Dow futures rise 110 pts; Tesla, housing data in focus

  • Stock Market News
Dow futures rise 110 pts; Tesla, housing data in focus

By Peter Nurse -- U.S. stocks are seen opening marginally higher Wednesday, helped by Hong Kong easing COVID restrictions, but remain on course to post their worst year since 2008.

At 06:55 ET (11:55 GMT), the Dow Futures contract was up 110 points, or 0.3%, S&P 500 Futures traded 12 points, or 0.3% higher, and Nasdaq 100 Futures climbed 30 points, or 0.3%.

The three major averages closed in a mixed fashion on Tuesday, the first trading day of a holiday-shortened week, with the blue-chip Dow Jones Industrial Average gaining less than 40 points, or 0.1%, while the broad-based S&P 500 dropped 0.4%, and the tech-heavy Nasdaq Composite slumped 1.4%.

Weighing heavily on the Nasdaq was Tesla (NASDAQ: TSLA ), following reports the electric car manufacturer was planning to run a reduced production schedule in January at its Shanghai plant, prompting worries of a drop in demand in the world's biggest car market.

Sentiment is improved Wednesday, helped by Hong Kong announcing the ending of more COVID restrictions, following on from Tuesday’s move by Beijing to no longer require inbound travelers to go into quarantine from Jan. 8.

That said, the indices are still on course to post their worst yearly performance since the financial crisis, with the Nasdaq set for the biggest loss, losing over 33% this year as investors rotated out of growth stocks amid rising recession fears. The DJIA and S&P 500 are on track to lose 8.5% and 20%, respectively.

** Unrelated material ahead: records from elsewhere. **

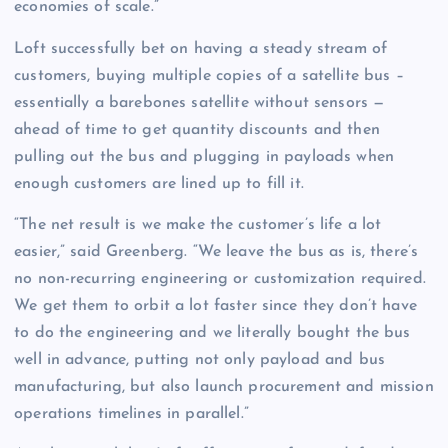
economies of scale.”
Loft successfully bet on having a steady stream of
customers, buying multiple copies of a satellite bus –
essentially a barebones satellite without sensors —
ahead of time to get quantity discounts and then
pulling out the bus and plugging in payloads when
enough customers are lined up to fill it.
“The net result is we make the customer’s life a lot
easier,” said Greenberg. “We leave the bus as is, there’s
no non-recurring engineering or customization required.
We get them to orbit a lot faster since they don’t have
to do the engineering and we literally bought the bus
well in advance, putting not only payload and bus
manufacturing, but also launch procurement and mission
operations timelines in parallel.”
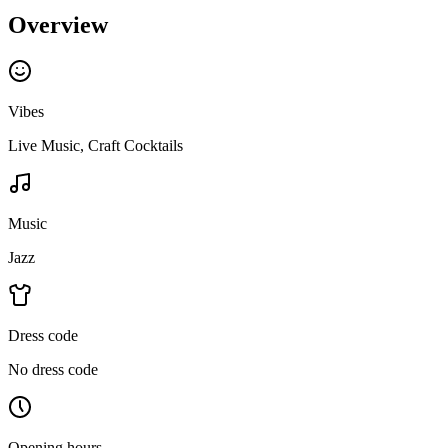
Overview
Vibes
Live Music, Craft Cocktails
Music
Jazz
Dress code
No dress code
Opening hours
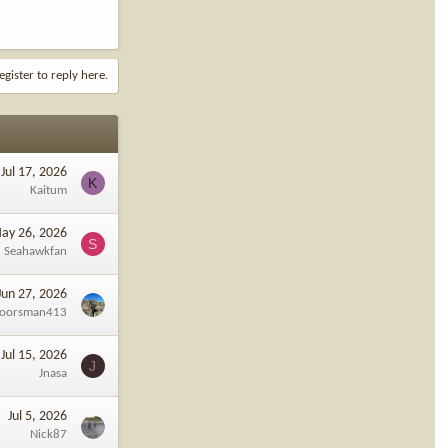
egister to reply here.
Jul 17, 2026
K
Kaitum
ay 26, 2026
S
Seahawkfan
Jun 27, 2026
oorsman413
Jul 15, 2026
J
Jnasa
Jul 5, 2026
Nick87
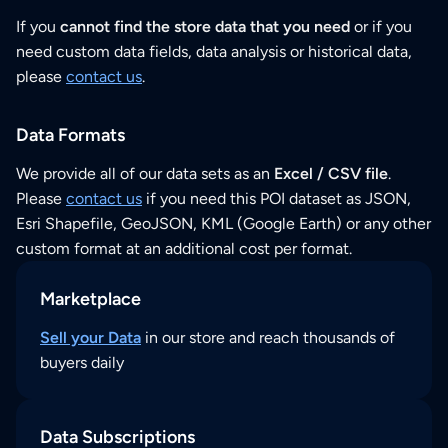
If you
cannot find the store data that you need
or if you
need custom data fields, data analysis or historical data,
please
contact us
.
Data Formats
We provide all of our data sets as an
Excel / CSV file
.
Please
contact us
if you need this POI dataset as JSON,
Esri Shapefile, GeoJSON, KML (Google Earth) or any other
custom format at an additional cost per format.
Marketplace
Sell your Data
in our store and reach thousands of
buyers daily
Data Subscriptions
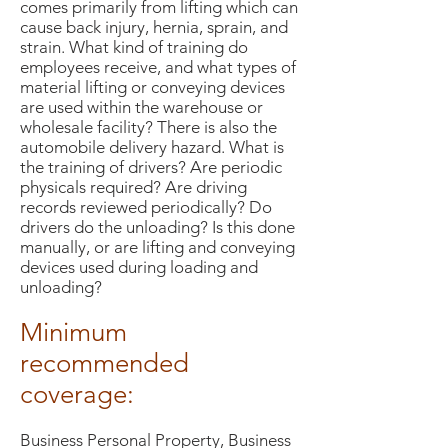
comes primarily from lifting which can
cause back injury, hernia, sprain, and
strain. What kind of training do
employees receive, and what types of
material lifting or conveying devices
are used within the warehouse or
wholesale facility? There is also the
automobile delivery hazard. What is
the training of drivers? Are periodic
physicals required? Are driving
records reviewed periodically? Do
drivers do the unloading? Is this done
manually, or are lifting and conveying
devices used during loading and
unloading?
Minimum
recommended
coverage:
Business Personal Property, Business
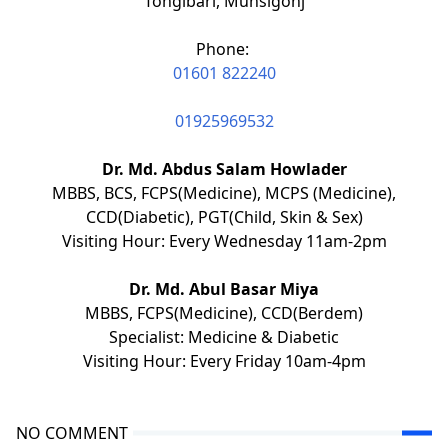
Tongibari, Munsigonj
Phone:
01601 822240
01925969532
Dr. Md. Abdus Salam Howlader
MBBS, BCS, FCPS(Medicine), MCPS (Medicine),
CCD(Diabetic), PGT(Child, Skin & Sex)
Visiting Hour: Every Wednesday 11am-2pm
Dr. Md. Abul Basar Miya
MBBS, FCPS(Medicine), CCD(Berdem)
Specialist: Medicine & Diabetic
Visiting Hour: Every Friday 10am-4pm
NO COMMENT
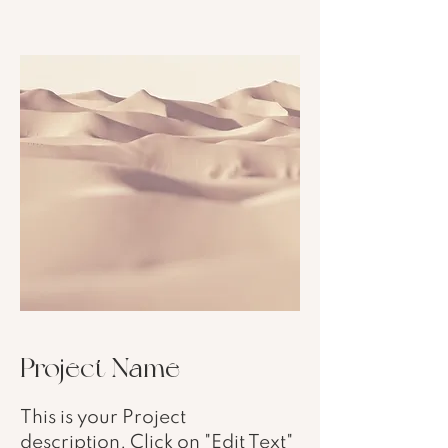
Project Name
This is your Project
description. Click on "Edit Text"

Friday’s Personal Consumption Expenditures price index, the Fed’s favorite inflation gauge, increased 0.1% last month on a month-to-month basis, down from the 0.4% increase in October.

Although the slowdown in its rise has been welcomed, the index still increased 5.5% year-to-year in November, suggesting the Fed still has to tighten monetary policy into the new year, likely pushing the economy into recession.

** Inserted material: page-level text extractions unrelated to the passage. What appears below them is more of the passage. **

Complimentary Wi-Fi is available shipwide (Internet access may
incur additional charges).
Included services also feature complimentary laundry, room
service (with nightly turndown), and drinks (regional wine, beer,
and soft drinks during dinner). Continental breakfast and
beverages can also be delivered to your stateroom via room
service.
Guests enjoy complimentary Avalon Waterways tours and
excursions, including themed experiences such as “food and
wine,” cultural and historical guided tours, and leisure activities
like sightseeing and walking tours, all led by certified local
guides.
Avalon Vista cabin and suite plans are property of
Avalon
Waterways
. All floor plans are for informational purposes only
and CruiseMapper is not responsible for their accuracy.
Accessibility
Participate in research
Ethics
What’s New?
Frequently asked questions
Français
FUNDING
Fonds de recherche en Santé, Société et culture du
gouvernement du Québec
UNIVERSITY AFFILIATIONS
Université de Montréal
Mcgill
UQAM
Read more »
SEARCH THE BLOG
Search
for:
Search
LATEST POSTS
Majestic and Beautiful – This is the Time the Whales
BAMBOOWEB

The economic data slate Wednesday includes pending home sales for November and manufacturing data from the Richmond Federal Reserve, which could provide insights into the state of the U.S. economy.

In other corporate news, Tesla will again be in the spotlight, with its stock over 4% higher premarket, bouncing back after dropping 11% on Tuesday but is on course for its worst month, quarter, and year on record.

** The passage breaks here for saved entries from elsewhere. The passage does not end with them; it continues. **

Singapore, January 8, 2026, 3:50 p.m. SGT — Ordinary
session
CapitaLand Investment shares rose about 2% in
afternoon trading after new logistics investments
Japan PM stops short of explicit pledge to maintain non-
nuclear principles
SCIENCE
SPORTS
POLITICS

Oil prices fell Wednesday, handing back some of the previous session’s gains, as traders digested the COVID situation in China, the largest importer of crude in the world.

Crude prices soared on Tuesday after China relaxed restrictions for inbound travelers, but this optimism has dissipated Wednesday amid concerns the relatively abrupt removal of these curbs will likely bring more disruption to the economy through the first quarter as infections surge, limiting demand for crude.

The industry group American Petroleum Institute is due to release data on U.S. crude inventories later Wednesday, and stocks are expected to have fallen, adding to last week’s 3 million barrel draw.

By 06:55 ET, U.S. crude futures traded 0.3% lower at $79.31 a barrel, while the Brent contract fell 0.1% to $84.59. Both benchmarks rose to their highest in three weeks on Tuesday.

Additionally, gold futures fell 0.7% to $1,810.90/oz, while EUR/USD traded 0.1% higher at 1.0645.